Predation pressure
To quantify bird predator presence, we used observation data from checklists submitted to eBird for species that are known to prey on lizards. All potential lizard predators included species that opportunistically feed on anoles, and were determined by considering the diet of the bird species listed by the Cornell Lab of Ornithology (https://birdsoftheworld.org/bow/home), or National Audubon Society (https://www.audubon.org/bird-guide). Miguel Landestoy also provided insight into the importance of certain Dominican Republic species as predator of anoles, based on personal observation.
We looked at all eBird checklists for Jamaica and the Dominican Republic from August 2010 – August 2020 and filtered to include both stationary and travelling checklists (omitting incidental observations), with a maximum of 5 hours duration, 10 observers, and 10 km distance. All data were accessed in September of 2020. These checklists were treated as presence-absence data (i.e., we assumed that all species not listed were not observed).

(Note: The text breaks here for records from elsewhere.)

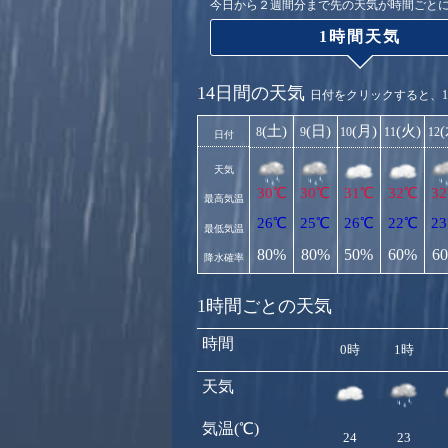
今日から２週間分まで先の天気が時間ごと
1時間天気
14日間の天気
日付をクリックすると、
(土)
(日)
(月)
(火)
8
9
10
11
12
日付
天気
30℃
30℃
31℃
32℃
3
最高気温
26℃
25℃
26℃
22℃
2
最低気温
80%
80%
50%
60%
6
降水確率
1時間ごとの天気
時間
0時
1時
天気
気温(℃)
24
23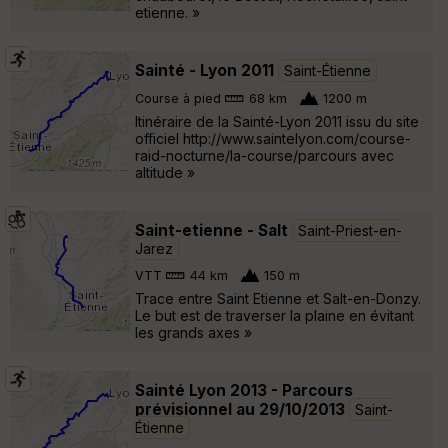
etienne. »
Sainté - Lyon 2011
Saint-Étienne
Course à pied
68 km
1200 m
Itinéraire de la Sainté-Lyon 2011 issu du site
officiel http://www.saintelyon.com/course-
raid-nocturne/la-course/parcours avec
altitude »
Saint-etienne - Salt
Saint-Priest-en-
Jarez
VTT
44 km
150 m
Trace entre Saint Etienne et Salt-en-Donzy.
Le but est de traverser la plaine en évitant
les grands axes »
Sainté Lyon 2013 - Parcours
prévisionnel au 29/10/2013
Saint-
Étienne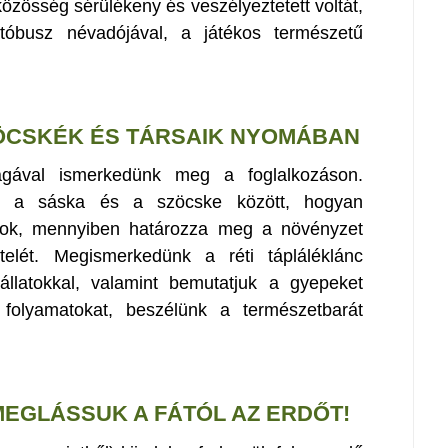
közösség sérülékeny és veszélyeztetett voltát,
tóbusz névadójával, a játékos természetű
ZÖCSKÉK ÉS TÁRSAIK NYOMÁBAN
lágával ismerkedünk meg a foglalkozáson.
g a sáska és a szöcske között, hogyan
rtok, mennyiben határozza meg a növényzet
telét. Megismerkedünk a réti tápláléklánc
állatokkal, valamint bemutatjuk a gyepeket
 folyamatokat, beszélünk a természetbarát
MEGLÁSSUK A FÁTÓL AZ ERDŐT!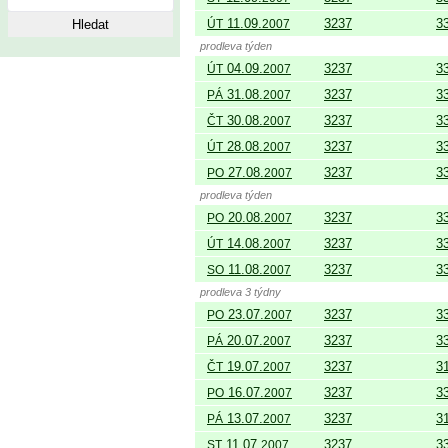
11.09.
3237
3
ÚT
2007
prodleva týden
04.09.
3237
3
ÚT
2007
31.08.
3237
3
PÁ
2007
30.08.
3237
3
ČT
2007
28.08.
3237
3
ÚT
2007
27.08.
3237
3
PO
2007
prodleva týden
20.08.
3237
3
PO
2007
14.08.
3237
3
ÚT
2007
11.08.
3237
3
SO
2007
prodleva 3 týdny
23.07.
3237
3
PO
2007
20.07.
3237
3
PÁ
2007
19.07.
3237
3
ČT
2007
16.07.
3237
3
PO
2007
13.07.
3237
3
PÁ
2007
11.07.
3237
3
ST
2007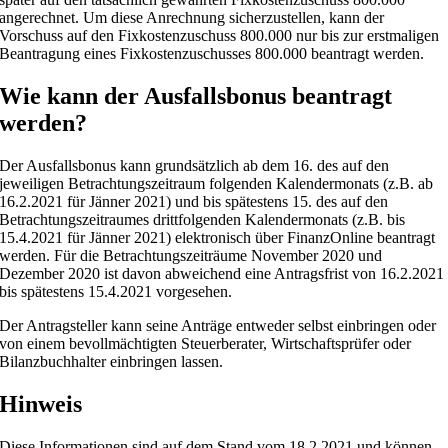
angerechnet. Um diese Anrechnung sicherzustellen, kann der
Vorschuss auf den Fixkostenzuschuss 800.000 nur bis zur erstmaligen
Beantragung eines Fixkostenzuschusses 800.000 beantragt werden.
Wie kann der Ausfallsbonus beantragt
werden?
Der Ausfallsbonus kann grundsätzlich ab dem 16. des auf den
jeweiligen Betrachtungszeitraum folgenden Kalendermonats (z.B. ab
16.2.2021 für Jänner 2021) und bis spätestens 15. des auf den
Betrachtungszeitraumes drittfolgenden Kalendermonats (z.B. bis
15.4.2021 für Jänner 2021) elektronisch über FinanzOnline beantragt
werden. Für die Betrachtungszeiträume November 2020 und
Dezember 2020 ist davon abweichend eine Antragsfrist von 16.2.2021
bis spätestens 15.4.2021 vorgesehen.
Der Antragsteller kann seine Anträge entweder selbst einbringen oder
von einem bevollmächtigten Steuerberater, Wirtschaftsprüfer oder
Bilanzbuchhalter einbringen lassen.
Hinweis
Diese Informationen sind auf dem Stand vom 18.2.2021 und können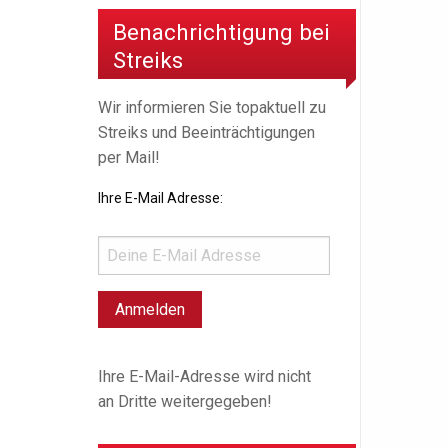
Benachrichtigung bei
Streiks
Wir informieren Sie topaktuell zu
Streiks und Beeinträchtigungen
per Mail!
Ihre E-Mail Adresse:
Ihre E-Mail-Adresse wird nicht
an Dritte weitergegeben!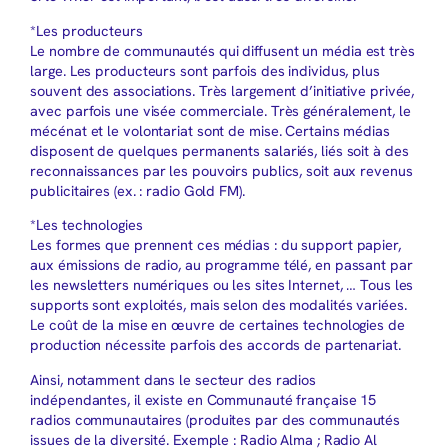
*Les producteurs
Le nombre de communautés qui diffusent un média est très
large. Les producteurs sont parfois des individus, plus
souvent des associations. Très largement d’initiative privée,
avec parfois une visée commerciale. Très généralement, le
mécénat et le volontariat sont de mise. Certains médias
disposent de quelques permanents salariés, liés soit à des
reconnaissances par les pouvoirs publics, soit aux revenus
publicitaires (ex. : radio Gold FM).
*Les technologies
Les formes que prennent ces médias : du support papier,
aux émissions de radio, au programme télé, en passant par
les newsletters numériques ou les sites Internet, … Tous les
supports sont exploités, mais selon des modalités variées.
Le coût de la mise en œuvre de certaines technologies de
production nécessite parfois des accords de partenariat.
Ainsi, notamment dans le secteur des radios
indépendantes, il existe en Communauté française 15
radios communautaires (produites par des communautés
issues de la diversité. Exemple : Radio Alma ; Radio Al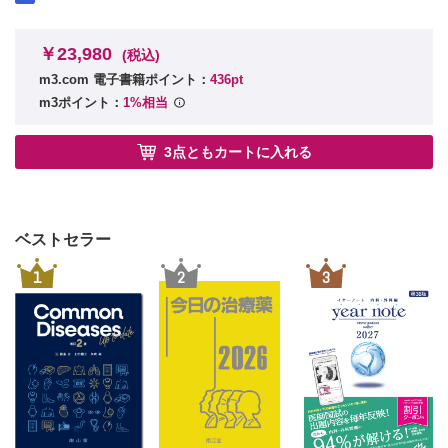
原因を考える
麻酔が効かない場合の対処法／術者側に問題がある場合
麻酔が効かない場合の対処法／患者側に問題がある場合
￥23,980
(税込)
「撤退」する勇気をもとう！
m3.com 電子書籍ポイント：
436pt
m3ポイント：
1%相当
2 章 下顎孔伝達麻酔
下顎孔への伝達麻酔
3点ともカートに入れる
下顎孔伝達麻酔に必要な解剖学
下顎孔の位置をイメージしよう／刺入点を決める
麻酔作用の確認
下顎孔伝達麻酔の実際
ベストセラー
上顎における伝達麻酔
1
2
3
処置後の説明
COLUMN 6 舌神経を麻酔するには
COLUMN 7 翼突下顎隙
3 章 知っておくと便利な精神鎮静法
精神鎮静法とその適応症
笑気吸入鎮静法
静脈内鎮静法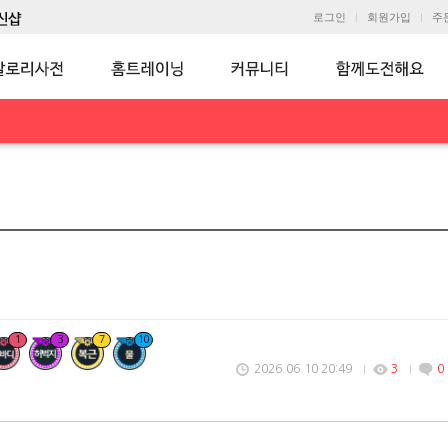
로그인
회원가입
주
1
3
7
10
2026.06.10 20:49
3
0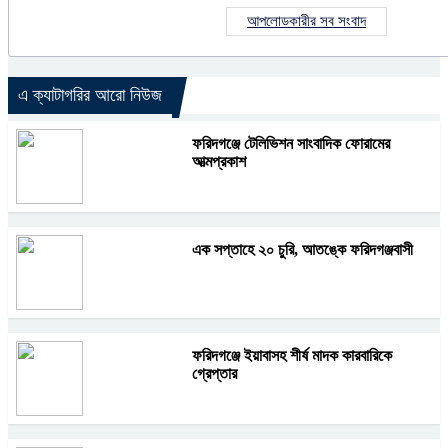
আপলোডকারীর সব সংবাদ
এ ক্যাটাগরির আরো নিউজ
ফরিদগঞ্জে টেলিভিশন সাংবাদিক ফোরামের
আত্মপ্রকাশ
এক সপ্তাহে ২০ চুরি, আতঙ্কে ফরিদগঞ্জবাসী
ফরিদগঞ্জে ইয়াবাসহ শীর্ষ মাদক কারবারিকে
গ্রেপ্তার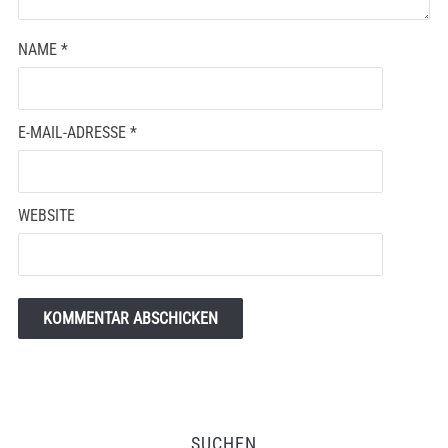
NAME
*
E-MAIL-ADRESSE
*
WEBSITE
SUCHEN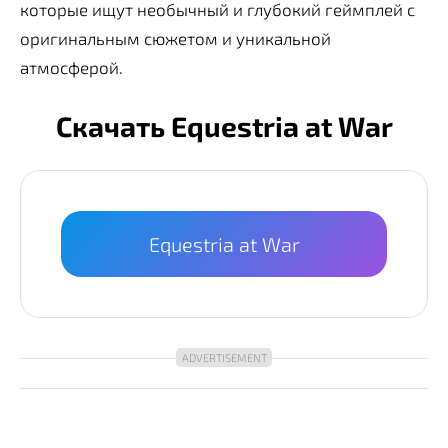
которые ищут необычный и глубокий геймплей с
оригинальным сюжетом и уникальной
атмосферой.
Скачать Equestria at War
Equestria at War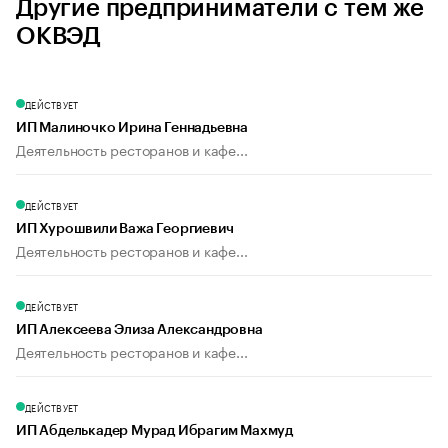
Другие предприниматели с тем же
ОКВЭД
ДЕЙСТВУЕТ
ИП Малиночко Ирина Геннадьевна
Деятельность ресторанов и кафе...
ДЕЙСТВУЕТ
ИП Хурошвили Важа Георгиевич
Деятельность ресторанов и кафе...
ДЕЙСТВУЕТ
ИП Алексеева Элиза Александровна
Деятельность ресторанов и кафе...
ДЕЙСТВУЕТ
ИП Абделькадер Мурад Ибрагим Махмуд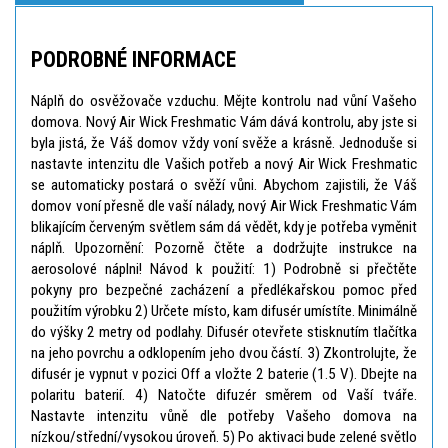
PODROBNÉ INFORMACE
Náplň do osvěžovače vzduchu. Mějte kontrolu nad vůní Vašeho
domova. Nový Air Wick Freshmatic Vám dává kontrolu, aby jste si
byla jistá, že Váš domov vždy voní svěže a krásně. Jednoduše si
nastavte intenzitu dle Vašich potřeb a nový Air Wick Freshmatic
se automaticky postará o svěží vůni. Abychom zajistili, že Váš
domov voní přesně dle vaší nálady, nový Air Wick Freshmatic Vám
blikajícím červeným světlem sám dá vědět, kdy je potřeba vyměnit
náplň. Upozornění: Pozorně čtěte a dodržujte instrukce na
aerosolové náplni! Návod k použití: 1) Podrobně si přečtěte
pokyny pro bezpečné zacházení a předlékařskou pomoc před
použitím výrobku 2) Určete místo, kam difusér umístíte. Minimálně
do výšky 2 metry od podlahy. Difusér otevřete stisknutím tlačítka
na jeho povrchu a odklopením jeho dvou částí. 3) Zkontrolujte, že
difusér je vypnut v pozici Off a vložte 2 baterie (1.5 V). Dbejte na
polaritu baterií. 4) Natočte difuzér směrem od Vaší tváře.
Nastavte intenzitu vůně dle potřeby Vašeho domova na
nízkou/střední/vysokou úroveň. 5) Po aktivaci bude zelené světlo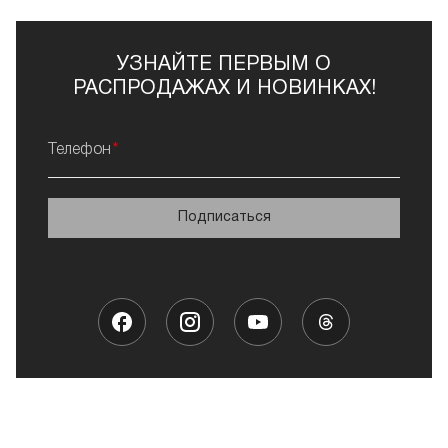
УЗНАЙТЕ ПЕРВЫМ О
РАСПРОДАЖАХ И НОВИНКАХ!
Телефон
Подписаться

We then used a general additive model using a binomial error distribution to model the probability of each bird species being present throughout Jamaica and the Dominican Republic, granting us the ability to predict presence-probability in the vicinity of each lizard plot location. Specifically, modeled bird presence was based on mean annual temperature (bio1), temperature seasonality (bio4), annual precipitation (bio12) and precipitation seasonality (bio15) obtained from WorldClim (Fick and Hijmans 2017), and also considered checklist duration, location, number of observers, distance travelled, day of year the checklist was recorded on, and time of day at which observations began. All continuous variables were implemented with thin-plate splines, allowing the model to flexibly estimate the degree of curvature in the relationship between the variable and bird occurrence. In addition, we incorporated a two-dimensional thin plate spline based on the latitude and longitude of the checklist to both account for spatial autocorrelation into predictions, and to incorporate any unmeasured environmental factors that correlate with space. Predictions of probability of occurrence were then made for each species at the plot locations where lizards were surveyed, at a resolution of approximately 1 km2 grid cells. To obtain standardized estimates of predation pressure we considered a hypothetical eBird transect conducted by a single observer, lasting for 60 minutes, and spanning 1 km. Because bird occurrence varies between time of day and day of year, we made an ensemble of predictions for each plot location evaluating hypothetical transects every hour on the hour between 4 am and 3 pm, for all days of the year. To summarize per species predation pressure at each plot location we considered the maximum probability of presence across all hours and across the entire year, under the theory that this value best represents true occurrence probability (whereas lower values may be primarily influenced by detection probability from non-ideal times of day for sighting the species in question). In addition to using maximum predator occurrence we also considered mean occurrence, but results were qualitatively similar, and so we present only the maximum.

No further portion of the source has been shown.